The tour guide was great, though more stoic than most Czechs. Our time underground ended with a walk through a stone maze, with the lights going on and off intermittently. I eventually found my way out!
3. Admire the tower views
After spending time underground, rise above and view the city from overhead. Znojmo is most beautiful when viewed from the town hall tower. The set up was great, as they had latched, covered windows around the inside, and opening any of them provided you with a different yet stunning view.
4. Have lunch in Telc
Not far from Znojmo is the town of Telc, which has a grand, colorful main square as its primary attraction. The rows of houses seemed to go on forever, and there were a couple nice statues in the square that made for good pictures. I also saw children fishing with magnets in one of the fountains, hoping to catch some money.
You have plenty of options in the square to sample some traditional Czech food, but watch out for bees. I literally saw them everywhere in Czech, but they must really love it in Telc. One bee was nice enough to share lunch with us. Anyone with a severe allergy should carry around a list of nearby Czech hospitals.

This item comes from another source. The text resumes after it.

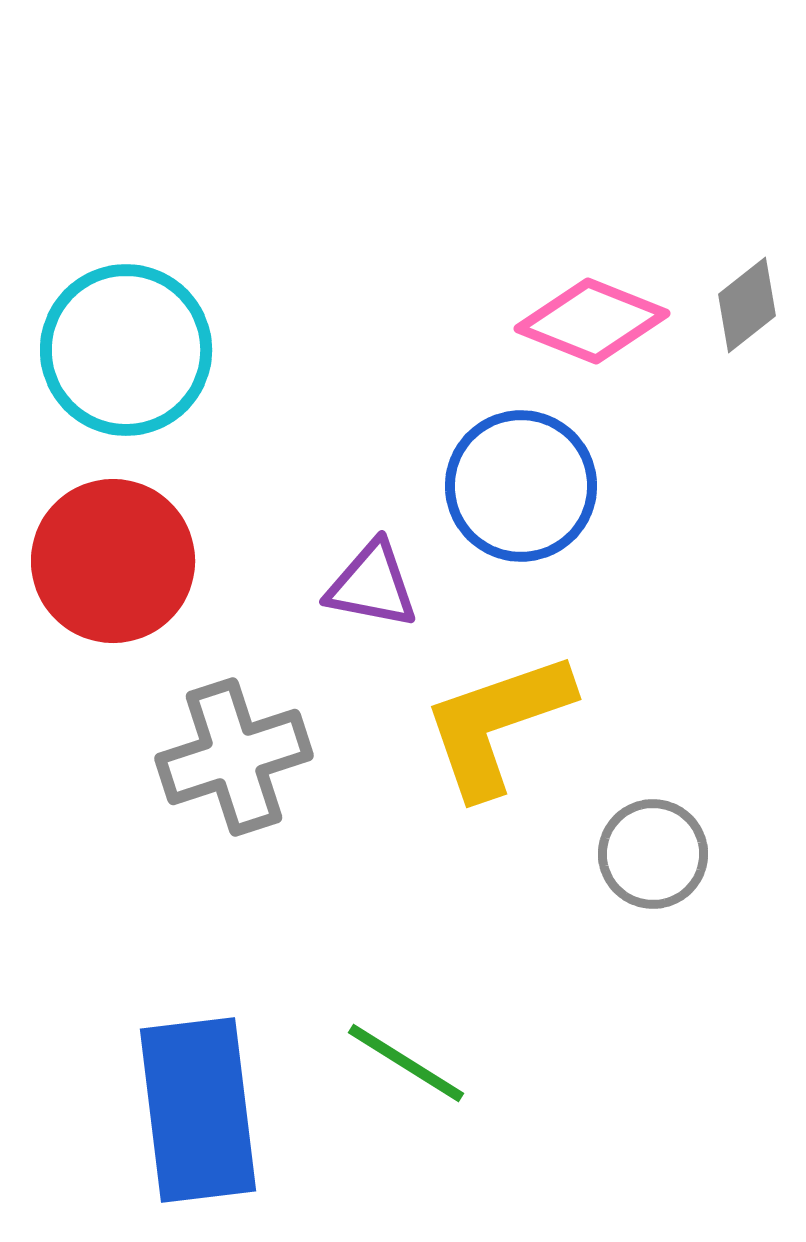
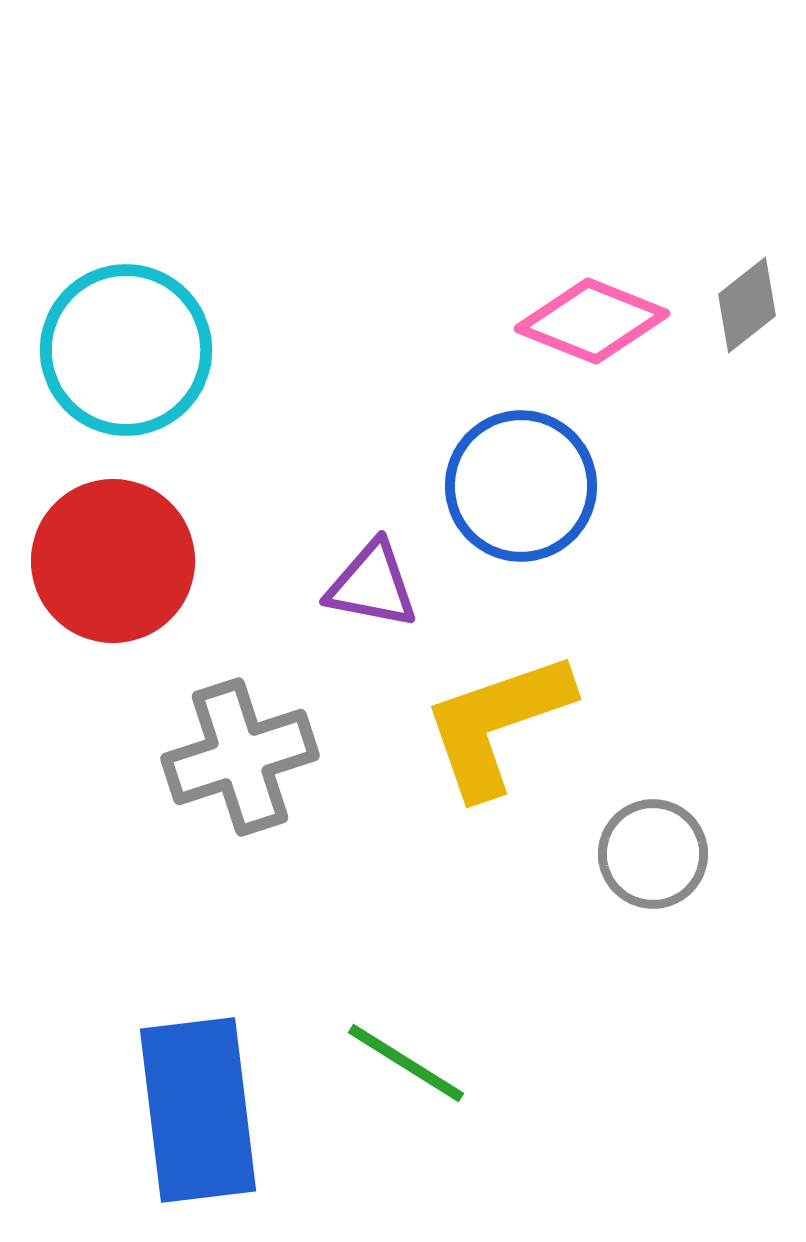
gray cross: moved 6 px right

5. Pay homage to the father of genetics
Years before his pea plant experiments, Gregor Mendel lived in Znojmo. It was here he failed as a teacher, flunking the oral portion of the certification exam due to anxiety. I can look past this, he made up for it later.
How to get there: Znojmo is a two-and-a-half hour drive from Prague, so plan on an overnight trip to get the full experience.
Where to stay: Penzion Zlaty vul is a short walk from the main square, and the older woman who runs the place reminds you of a loving grandma.